‘It’s ever so cold outside,’ she said.
‘Is it?’ Janice received the message with wonder. ‘God.’
‘I went to that park, but it was pretty boring,’ Francine confessed.
Janice picked up a packet of cigarettes which lay beside her and offered one to Francine. The gesture conveyed a certain intimacy and Francine took one gratefully. As she did so, Janice touched her arm lightly.
‘Ralph called for you,’ she said, keeping her hand there as if it were the conduit for her information.
‘Ralph?’
Janice had pronounced the name with such familiarity that for a moment Francine was confused.
‘Ralph.’ She nodded darkly. ‘He says can you call him back.’
Francine felt the pleasurable anxiety of an emergency. Janice held a lighter towards her and in its piquant illumination she ignited her cigarette and inhaled deeply. How had Ralph got her number? A dim memory of giving it to him promoted itself faintly but she pushed it back, enjoying instead the dramatic movement of Ralph from the shadows of her thoughts to their foreground. His assertion constituted a surprise, administering a forceful shock to her vanity. For a moment he glittered, but then his glory began to ebb as she admitted disappointment to her calculations. Why hadn’t Stephen called? She summoned her memory of the evening’s final exchanges from its confinement. It had been outside, on the pavement, while she was waiting for a cab with Julie, and Ralph had just been standing there on his own. Julie had written her number down on a piece of paper and given it to him, and he had acted as if he were surprised and then asked if he could have hers too. On the way home Julie had asked her what she thought of Ralph and she had shrugged.
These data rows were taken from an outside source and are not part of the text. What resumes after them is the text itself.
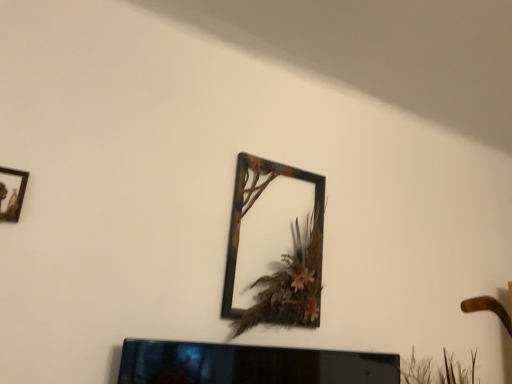 Question: Can you confirm if metallic frame at upper center, the 1th picture frame in the back-to-front sequence, is taller than wooden frame at upper left, positioned as the 2th picture frame in right-to-left order?

Choices:
 (A) yes
 (B) no

Answer: (A)

Question: Can you confirm if metallic frame at upper center, the first picture frame viewed from the right, is bigger than wooden frame at upper left, the 1th picture frame from the left?

Choices:
 (A) yes
 (B) no

Answer: (A)

Question: From the image's perspective, would you say metallic frame at upper center, the 2th picture frame in the left-to-right sequence, is shown under wooden frame at upper left, the 1th picture frame from the left?

Choices:
 (A) no
 (B) yes

Answer: (B)

Question: Is metallic frame at upper center, the 2th picture frame in the left-to-right sequence, oriented away from wooden frame at upper left, the 1th picture frame from the left?

Choices:
 (A) yes
 (B) no

Answer: (B)

Question: Is metallic frame at upper center, the 1th picture frame in the back-to-front sequence, thinner than wooden frame at upper left, the 1th picture frame from the left?

Choices:
 (A) no
 (B) yes

Answer: (A)

Question: Is metallic frame at upper center, which is the second picture frame in front-to-back order, smaller than wooden frame at upper left, the 1th picture frame from the left?

Choices:
 (A) no
 (B) yes

Answer: (A)

Question: Is wooden frame at upper left, positioned as the 2th picture frame in right-to-left order, oriented away from black glossy tv at lower center?

Choices:
 (A) yes
 (B) no

Answer: (B)

Question: Does wooden frame at upper left, positioned as the 2th picture frame in right-to-left order, have a larger size compared to black glossy tv at lower center?

Choices:
 (A) yes
 (B) no

Answer: (B)

Question: Can we say wooden frame at upper left, positioned as the 2th picture frame in right-to-left order, lies outside black glossy tv at lower center?

Choices:
 (A) yes
 (B) no

Answer: (A)

Question: Is wooden frame at upper left, arranged as the second picture frame when viewed from the back, wider than black glossy tv at lower center?

Choices:
 (A) no
 (B) yes

Answer: (A)

Question: From the image's perspective, is wooden frame at upper left, arranged as the second picture frame when viewed from the back, on black glossy tv at lower center?

Choices:
 (A) no
 (B) yes

Answer: (B)

Question: Considering the relative positions of wooden frame at upper left, arranged as the second picture frame when viewed from the back, and black glossy tv at lower center in the image provided, is wooden frame at upper left, arranged as the second picture frame when viewed from the back, to the right of black glossy tv at lower center from the viewer's perspective?

Choices:
 (A) no
 (B) yes

Answer: (A)

Question: Is wooden frame at upper left, which is the first picture frame from front to back, touching metallic frame at upper center, the 1th picture frame in the back-to-front sequence?

Choices:
 (A) yes
 (B) no

Answer: (B) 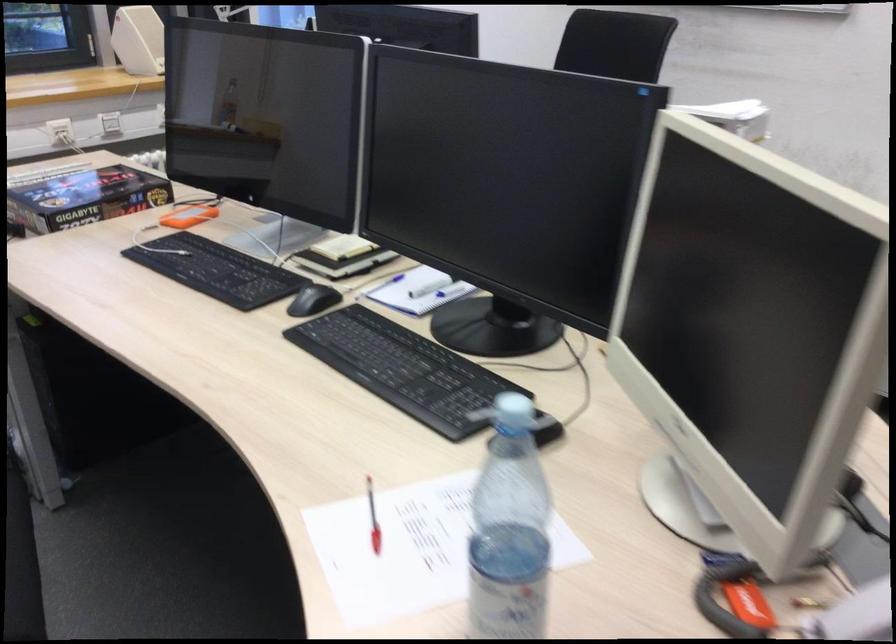 Where would you twist the blue bottle cap? Please return your answer as a coordinate pair (x, y).

(513, 410) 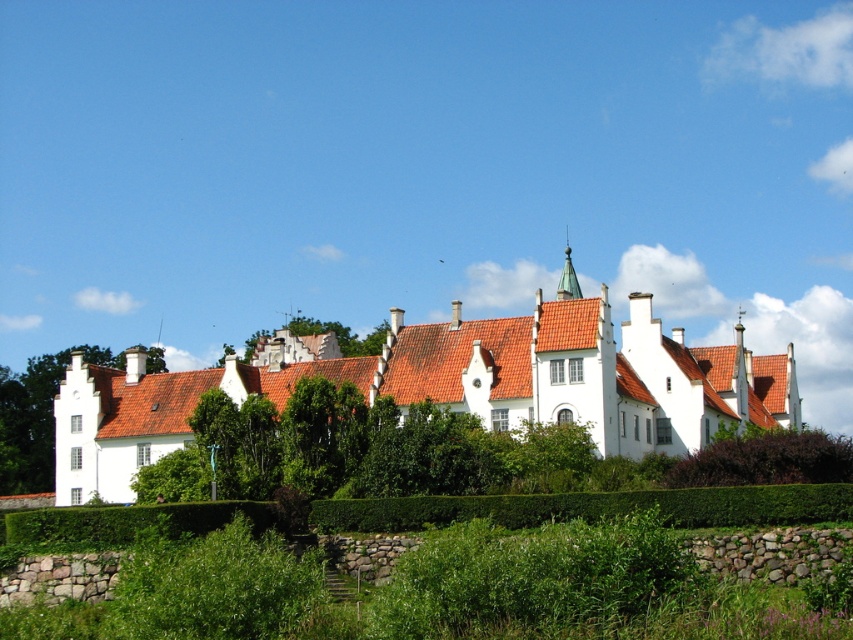 You are standing in front of the white building and want to plant a new tree that needs more space. Which tree among the green leafy tree at left and the green leafy tree at center should you consider for removal to free up space?

The green leafy tree at left has a larger size compared to the green leafy tree at center, so removing it would free up more space.

You are standing in the garden in front of the white building and want to take a photo of the green leafy tree at left and the green leafy hedge at center. Which object is closer to you, the photographer?

The green leafy tree at left is closer to you than the green leafy hedge at center, which is positioned behind it. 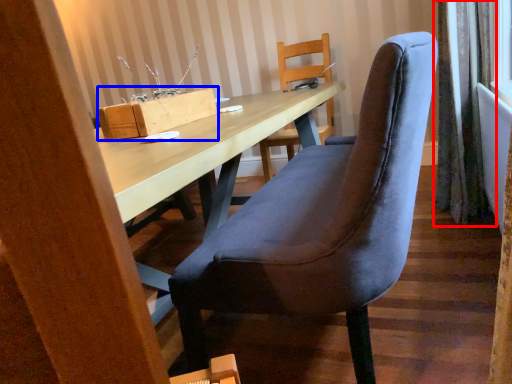 Question: Which object is further to the camera taking this photo, curtain (highlighted by a red box) or cardboard box (highlighted by a blue box)?

Choices:
 (A) curtain
 (B) cardboard box

Answer: (A) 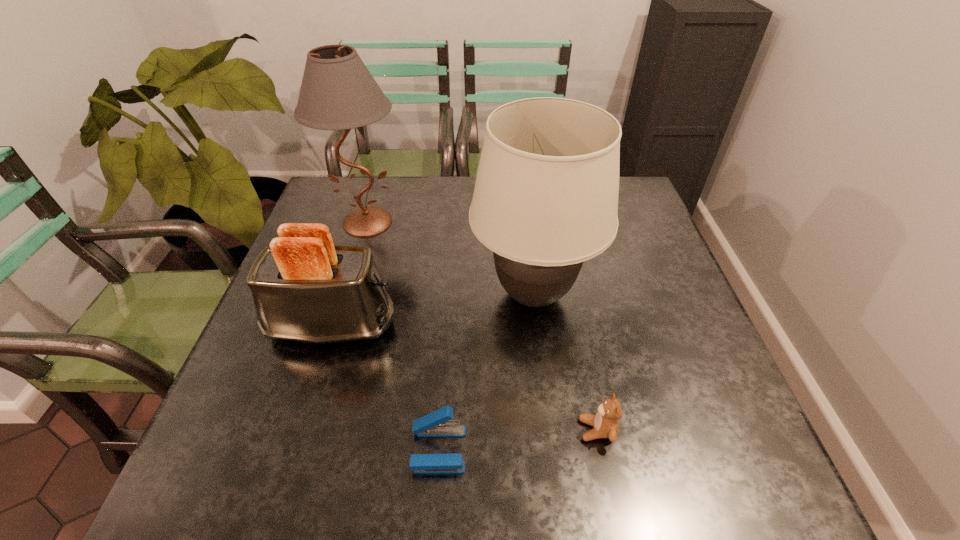 You are a GUI agent. You are given a task and a screenshot of the screen. Output one action in this format:
    pyautogui.click(x=<x>, y=<y>)
    Task: Click on the free spot at the near edge of the desktop
    Image resolution: width=960 pixels, height=540 pixels.
    Given the screenshot: What is the action you would take?
    pyautogui.click(x=477, y=474)

In the image, there is a desktop. Where is `vacant space at the right edge`? vacant space at the right edge is located at coordinates (708, 384).

Find the location of a particular element. The height and width of the screenshot is (540, 960). empty location between the teddy bear and the farthest object is located at coordinates (482, 326).

Where is `free space that is in between the third shortest object and the fourth tallest object`? The height and width of the screenshot is (540, 960). free space that is in between the third shortest object and the fourth tallest object is located at coordinates [x=465, y=377].

Where is `free point between the shortest object and the toaster`? The width and height of the screenshot is (960, 540). free point between the shortest object and the toaster is located at coordinates (385, 387).

Identify the location of vacant space in between the fourth tallest object and the third object from left to right. The height and width of the screenshot is (540, 960). (517, 440).

The height and width of the screenshot is (540, 960). I want to click on free area in between the third object from right to left and the table lamp, so click(x=403, y=335).

What are the coordinates of `vacant space that is in between the farthest object and the lampshade` in the screenshot? It's located at (450, 259).

Where is `vacant space that's between the fourth tallest object and the toaster`? This screenshot has height=540, width=960. vacant space that's between the fourth tallest object and the toaster is located at coordinates coord(465,377).

Locate an element on the screen. vacant area that lies between the shortest object and the third shortest object is located at coordinates (385, 387).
‘He’s OK. I prefer his friend.’
‘They both like you,’ Julie had said miserably.
‘He’s got a heavy energy,’ Janice said now through a thoughtful cloud of smoke. ‘I could tell, even over the phone.’
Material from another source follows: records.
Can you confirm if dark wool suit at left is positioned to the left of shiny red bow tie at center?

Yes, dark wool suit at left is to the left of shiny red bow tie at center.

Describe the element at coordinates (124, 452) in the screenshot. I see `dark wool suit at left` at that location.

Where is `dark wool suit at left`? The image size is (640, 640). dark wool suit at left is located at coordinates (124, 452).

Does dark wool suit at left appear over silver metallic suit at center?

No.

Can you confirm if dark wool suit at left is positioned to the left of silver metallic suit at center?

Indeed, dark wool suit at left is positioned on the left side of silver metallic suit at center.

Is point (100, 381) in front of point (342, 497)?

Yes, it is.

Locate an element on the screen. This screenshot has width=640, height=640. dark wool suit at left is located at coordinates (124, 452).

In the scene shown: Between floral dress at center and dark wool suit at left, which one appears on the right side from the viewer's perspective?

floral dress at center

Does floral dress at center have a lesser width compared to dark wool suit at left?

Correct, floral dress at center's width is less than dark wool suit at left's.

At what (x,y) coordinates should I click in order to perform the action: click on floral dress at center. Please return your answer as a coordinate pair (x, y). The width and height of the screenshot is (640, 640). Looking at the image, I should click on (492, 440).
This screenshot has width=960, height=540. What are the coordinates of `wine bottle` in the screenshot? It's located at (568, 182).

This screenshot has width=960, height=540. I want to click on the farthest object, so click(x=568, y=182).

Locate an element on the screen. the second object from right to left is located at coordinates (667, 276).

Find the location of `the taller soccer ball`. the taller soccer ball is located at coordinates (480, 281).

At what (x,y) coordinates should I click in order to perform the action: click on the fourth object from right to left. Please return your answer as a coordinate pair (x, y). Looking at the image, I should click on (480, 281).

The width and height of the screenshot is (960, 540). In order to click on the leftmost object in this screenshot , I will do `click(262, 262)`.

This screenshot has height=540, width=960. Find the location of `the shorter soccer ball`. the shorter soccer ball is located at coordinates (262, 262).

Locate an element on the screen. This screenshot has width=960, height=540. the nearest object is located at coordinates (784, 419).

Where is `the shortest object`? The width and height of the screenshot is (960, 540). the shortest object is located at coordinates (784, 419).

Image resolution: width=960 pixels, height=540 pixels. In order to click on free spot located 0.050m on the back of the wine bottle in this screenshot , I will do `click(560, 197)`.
Francine had looked for Stephen, glancing around secretly, but he had disappeared towards the end of the party and hadn’t come back to say goodbye. She had given her number to Ralph, the moment dulled by disappointment, and then realized afterwards that Stephen could always get hold of her that way. It was probably for the best, she had thought on the way home, while Julie stared mournfully from the window of their cab. If she had given him her number herself, he would have thought she was desperate. This way he might even get a bit jealous. She had felt the satisfaction which customarily arose from the discovery of a personal advantage in the work of forces outside her control, and before long had gained the impression that the work had been her own.
Two
Ralph Loman woke to find he had become his best friend Stephen Sparks. The room — Stephen’s room? Yes, he supposed it must be, although he had never been in Stephen’s room before, an odd thing really — the room was cold, deathly cold, and blue with too-early light. It had been such a long night, a night busy with dreams. What a lot he had done! Just now he had been at a party — he had only just left, in fact — in a great glass place, a glass beehive filled with people. Everyone had been so kind. At one point a girl had given him an injection and for a while he had been terrified as something crept unstoppably along his veins, about to invade his heart; but then he had remembered that he was Stephen and felt an inquisitive rush of joy. It had gathered in him while the party murmured distantly, a beautiful, refracting thing, a lovely crystal suspended in his centre like a chandelier. He felt it there now, fading. His head hurt terribly. In fact, his whole body — Stephen’s body, he supposed you’d say — his whole body hurt. He closed his eyes and sang silently. Birmingham, Lancaster, Crewe. Birmingham, Lancaster, Crewe. It sometimes helped to calm him on those occasions when he was not feeling himself.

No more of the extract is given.